President Obama’s executive orders on gun control include:

—Address legal barriers in health laws that bar some states from making available information about people who are prohibited from having guns

—Improve incentives for states to share information with the background check system

—Direct the attorney general to work with other agencies to review existing laws to make sure they can identify individuals who shouldn’t have access to guns

—Give local communities the opportunity to hire up to 1,000 school resource officers and counselors

—Require federal law enforcement to trace all recovered guns

—Provide training for state and local law enforcement, first responders and school officials on how to handle active—shooter situations

Obama administration plan for curbing gun violence

Proposals for curbing gun violence announced Wednesday by President Barack Obama:

NEEDS CONGRESSIONAL ACTION:

—Requiring background checks on all gun sales.

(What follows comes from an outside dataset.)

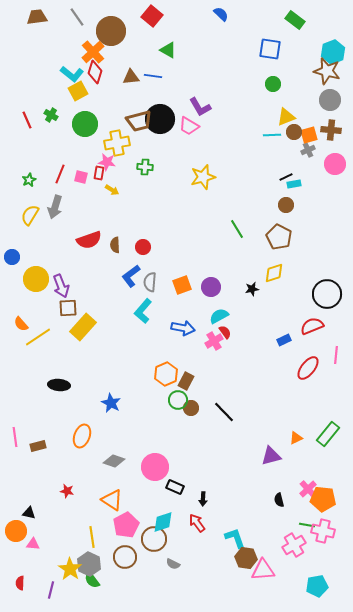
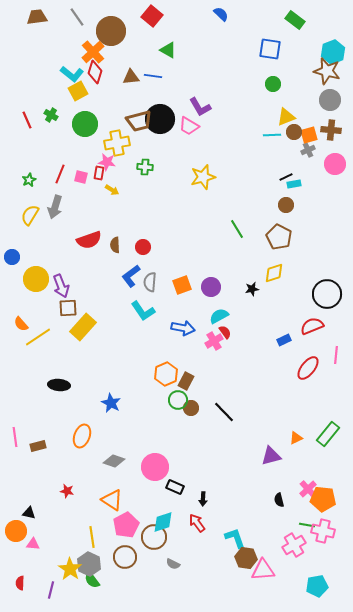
cyan L-shape at (143, 311): rotated 75 degrees counterclockwise
brown circle at (154, 539): moved 2 px up
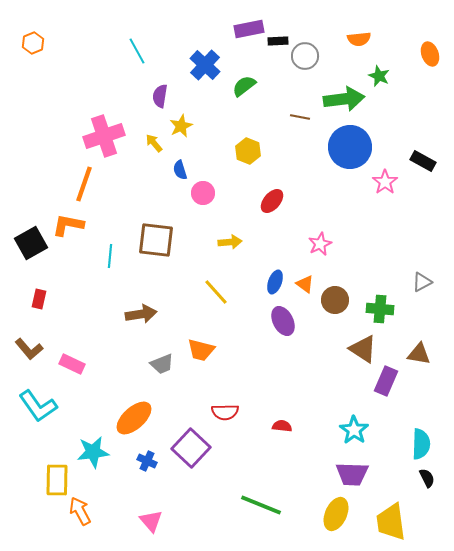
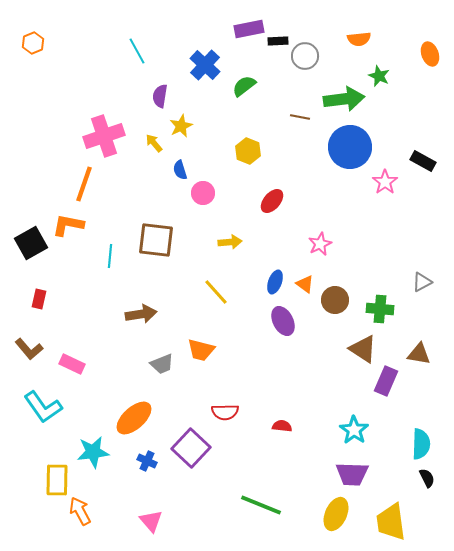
cyan L-shape at (38, 406): moved 5 px right, 1 px down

Obama said there should be exceptions for cases like certain transfers among family members and temporary transfers for hunting purposes.

—Reinstating the assault weapons ban. A 10-year ban on high-grade, military-style weapons expired in 2004.

—Renewing a 10-round limit on the size of ammunition magazines.

—Prohibiting the possession, transfer, manufacture and import of dangerous armor-piercing bullets.

—Senate confirmation of a director for the Bureau of Alcohol, Tobacco, Firearms and Explosives. The agency has been run by an acting director, Todd Jones, whom Obama nominated to become director.

—New gun trafficking laws penalizing people who help criminals get guns.

EXECUTIVE ORDER:

—Address legal barriers in health laws that bar some states from making available information about people who are prohibited from having guns.

—Improve incentives for states to share information with the background check system.

—Make sure that federal agencies share relevant information with the background check system.

—Direct the attorney general to work with other agencies to review existing laws to make sure they can identify individuals who shouldn’t have access to guns.

—Direct the Centers for Disease Control and Prevention and other research agencies to conduct research into the causes and prevention of gun violence.

—Clarify that no federal law prohibits doctors or other health care providers from contacting authorities when patients threaten to use violence.

—Give local communities the opportunity to hire up to 1,000 school resource officers and counselors.

—Require federal law enforcement to trace all recovered guns.

—Propose regulations that will enable law enforcement to run complete background checks before returning firearms that have been seized.

—Direct the Justice Department to analyze information on lost and stolen guns and make that information available to law enforcement.

—Provide training for state and local law enforcement, first responders and school officials on how to handle activeshooter situations.

—Make sure every school has a comprehensive emergency management plan.

—Help ensure that young people get needed mental health treatment.

—Ensure that health insurance plans cover mental health benefits.

—Encourage development of new technology to make it easier for gun owners to safely use and store their guns.

—Have the Consumer Product Safety Commission assess the need for new safety standards for gun locks and gun safes.

—Launch a national campaign about responsible gun ownership.